Segregation determined where this 100-year-old built her Fresno home. She never left
Corine Burton Reed, who turns 100 years old Monday, has been living in the same house in southwest Fresno for nearly 70 years.
“I never did like it, but my husband liked it,” Burton says of the city from within the home her late ex-husband finished building in 1950. “He wanted to raise the children in Fresno, that’s why I’m here – and I still don’t like it, but this is where I am.”
Reed made the most of the place over the past seven decades. Her late ex-husband, Milton Reed, chose the location after he was honorably discharged from the U.S. Navy after serving in World War II – but it wasn’t much of choice.

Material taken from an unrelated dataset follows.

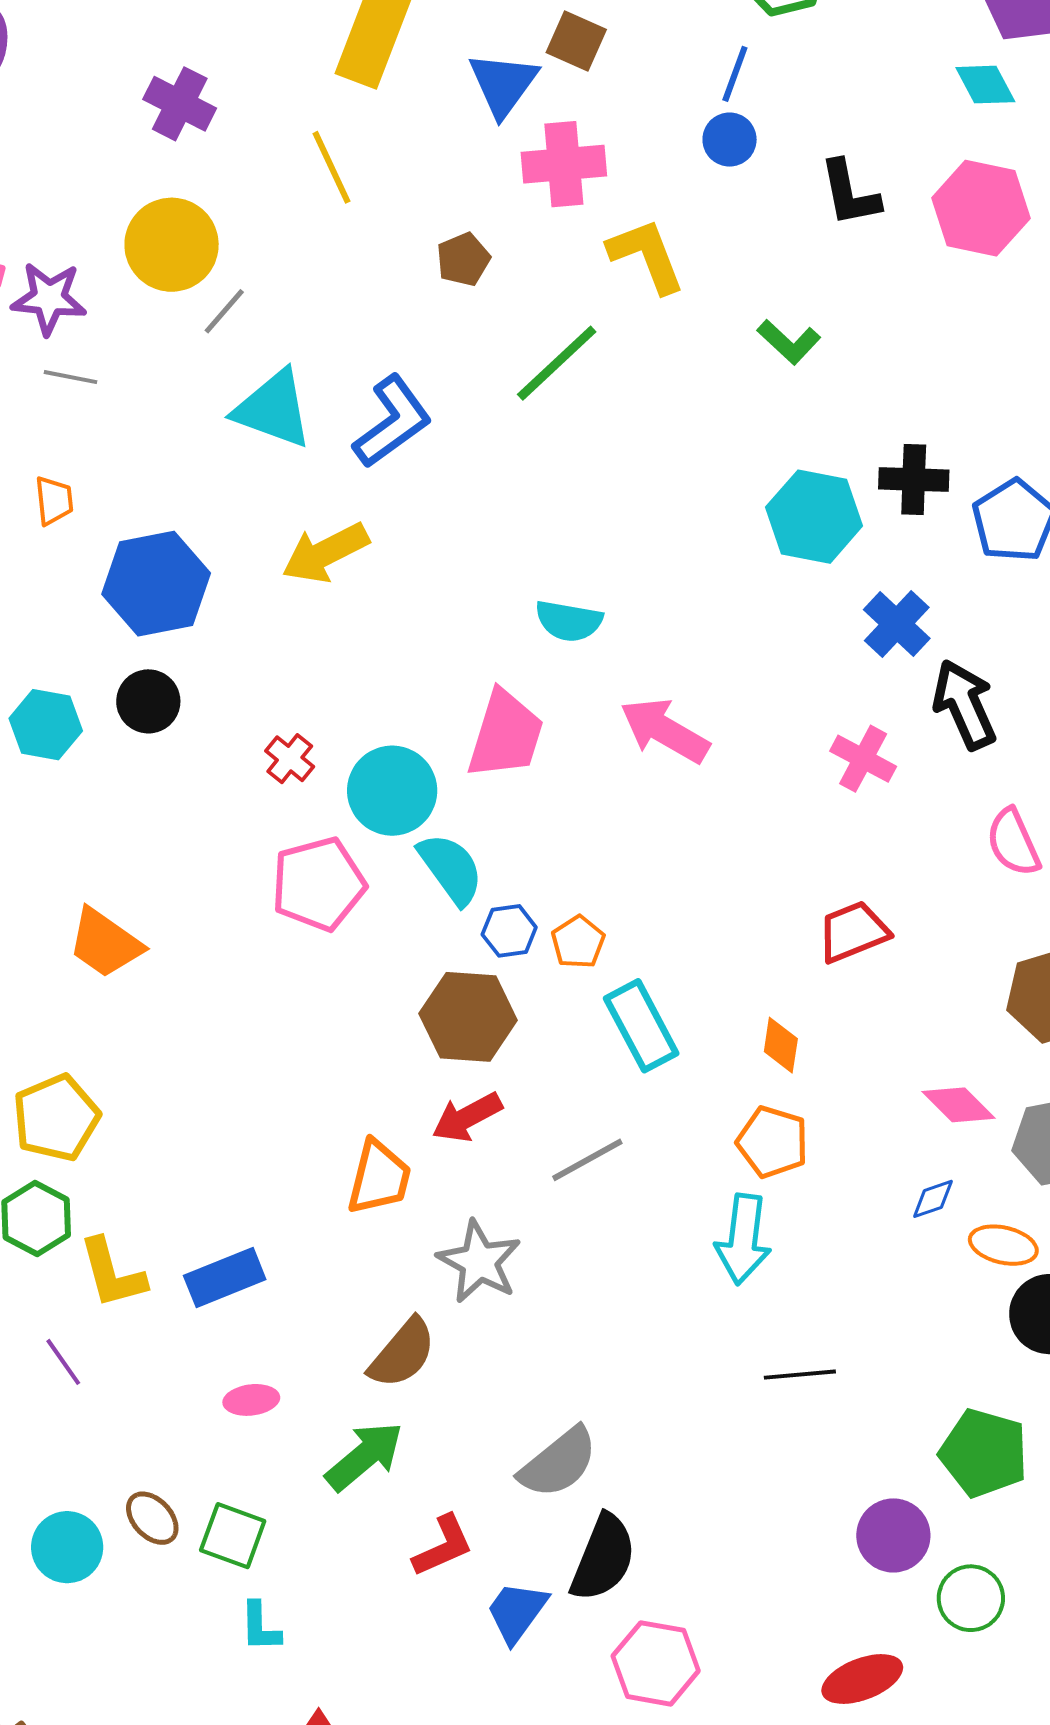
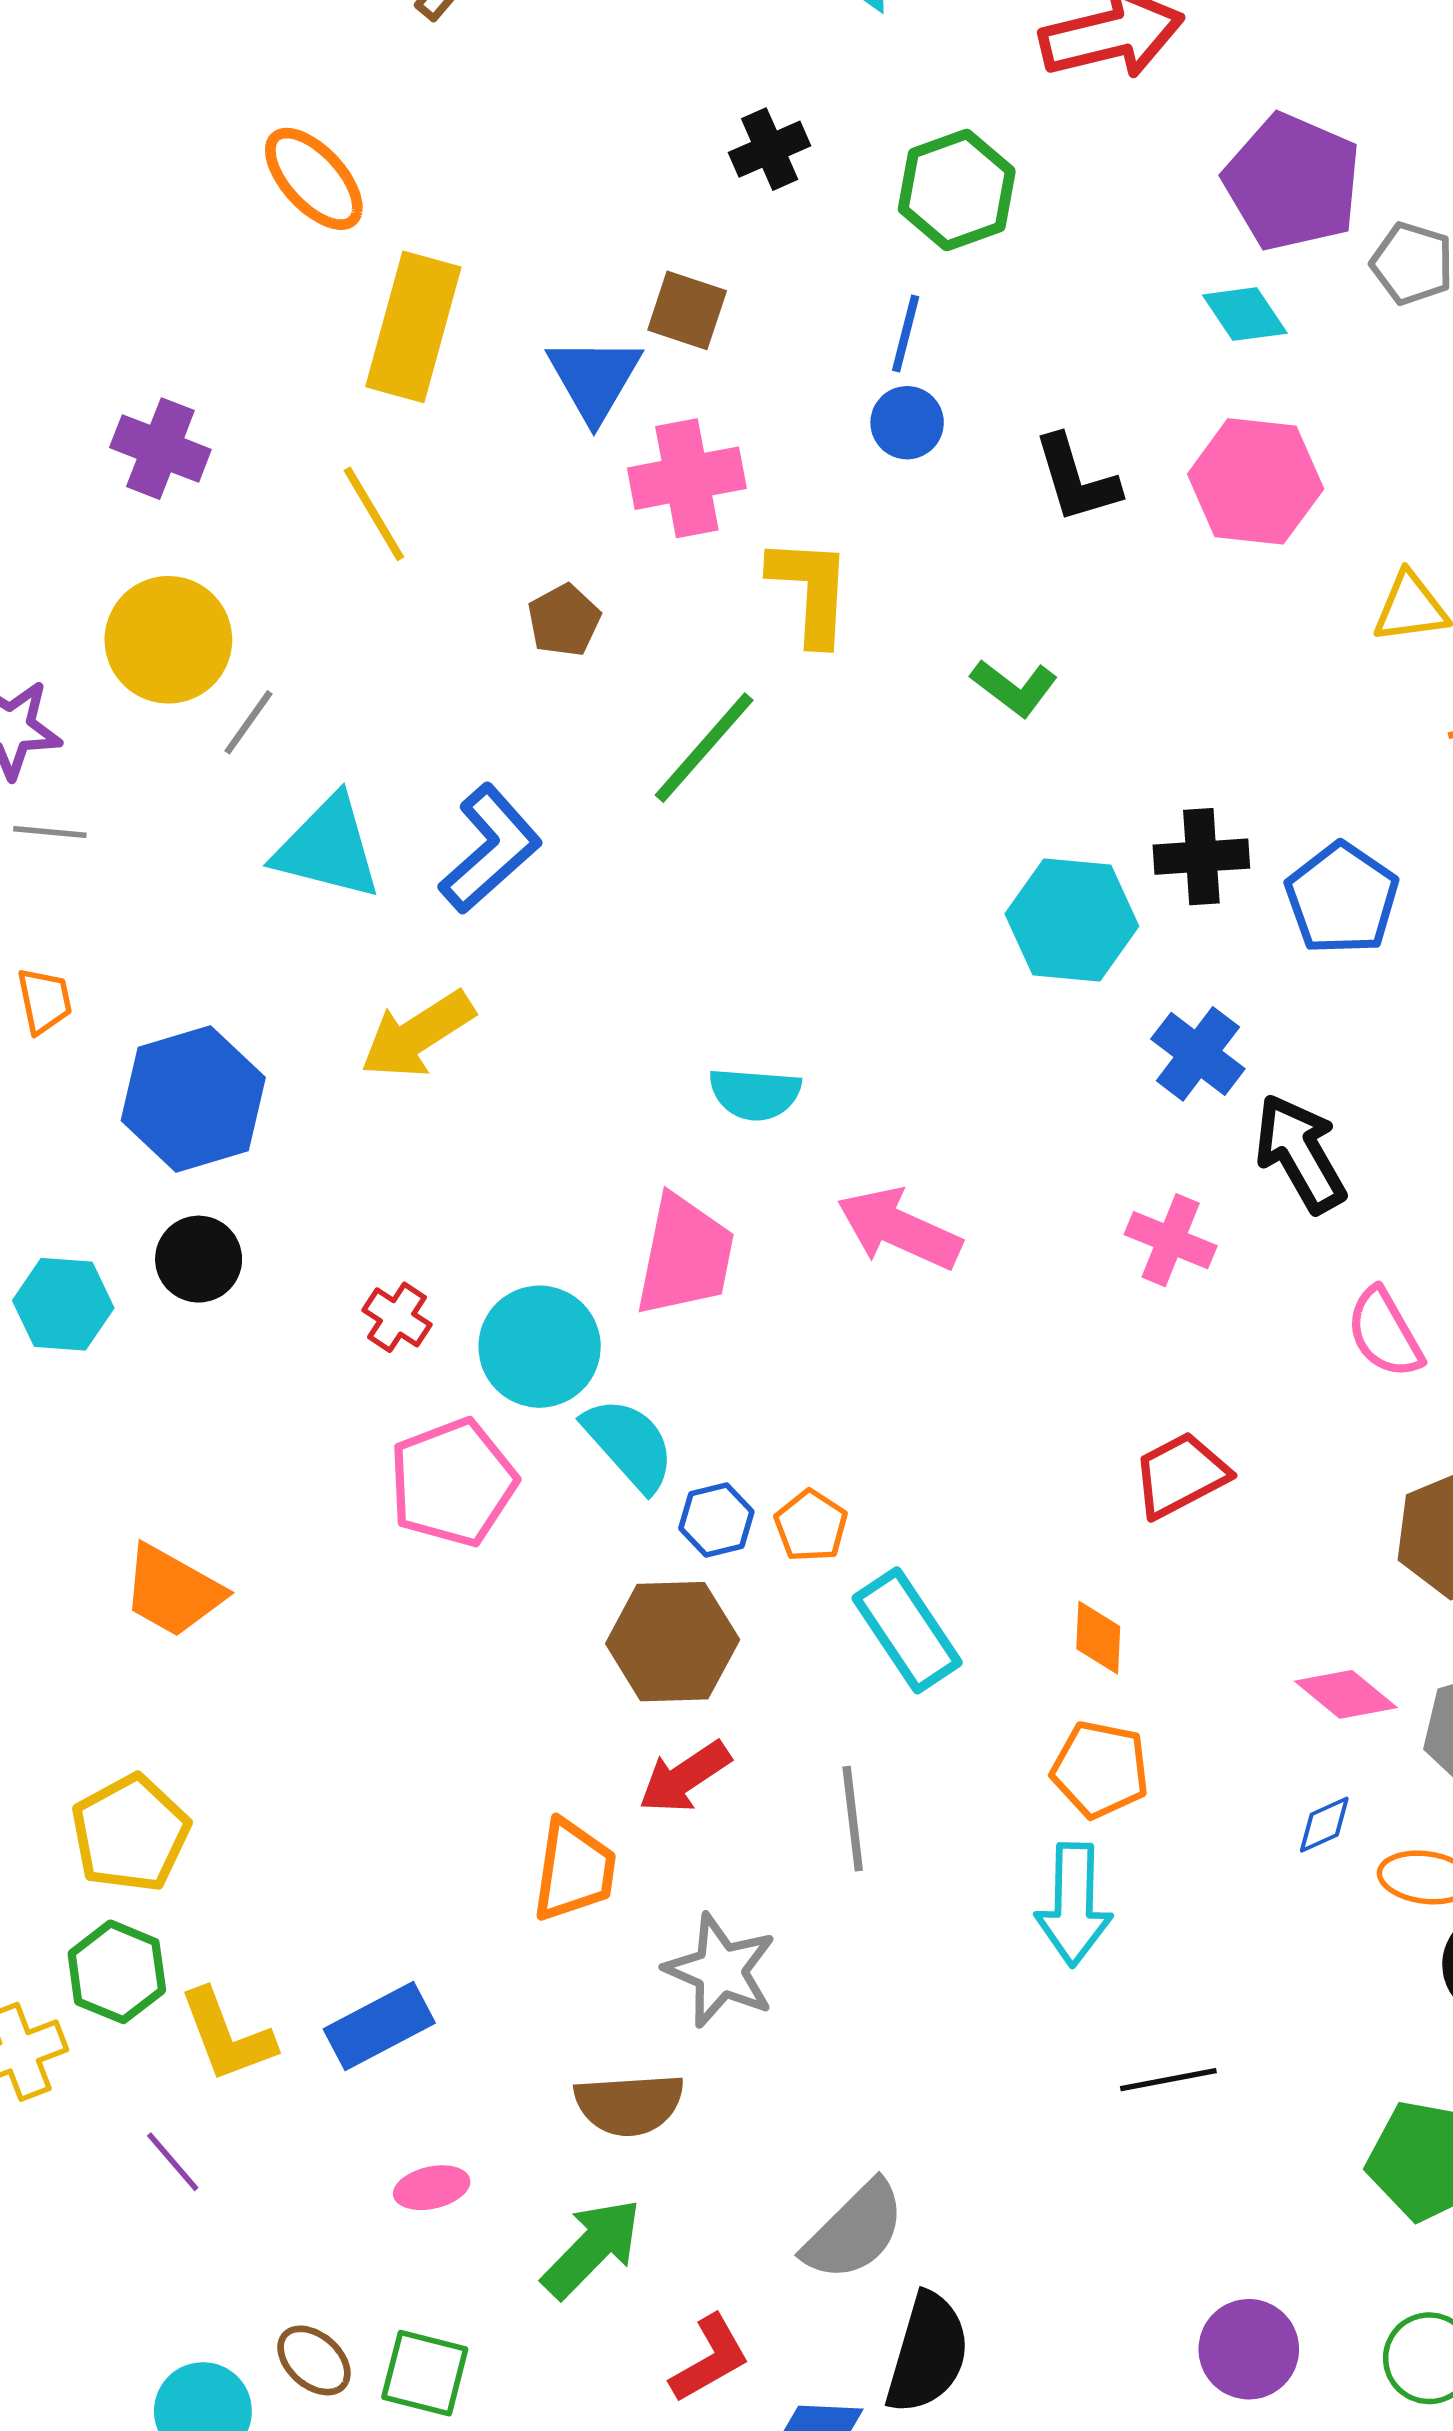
yellow L-shape: (646, 256) -> (811, 590), turned 30
gray line: (587, 1160) -> (853, 1819), turned -62
brown semicircle: (402, 1353) -> (629, 2104), turned 52
purple circle: (893, 1535) -> (1249, 2349), moved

At that time, much of Fresno’s property came with deed restrictions about which races could purchase land in certain areas. The Reeds, who are African American, could buy in southwest Fresno, which had a predominately black population, but first they had to get a mortgage. Milton Reed couldn’t get one in Fresno after arriving in the city in 1948. Loan corporations in the city had color-coded maps, shading areas with large minority populations red, labeling them “undesirable” and denying them mortgages – a practice that became known as redlining. So the Reeds got their loan at a little place in Merced.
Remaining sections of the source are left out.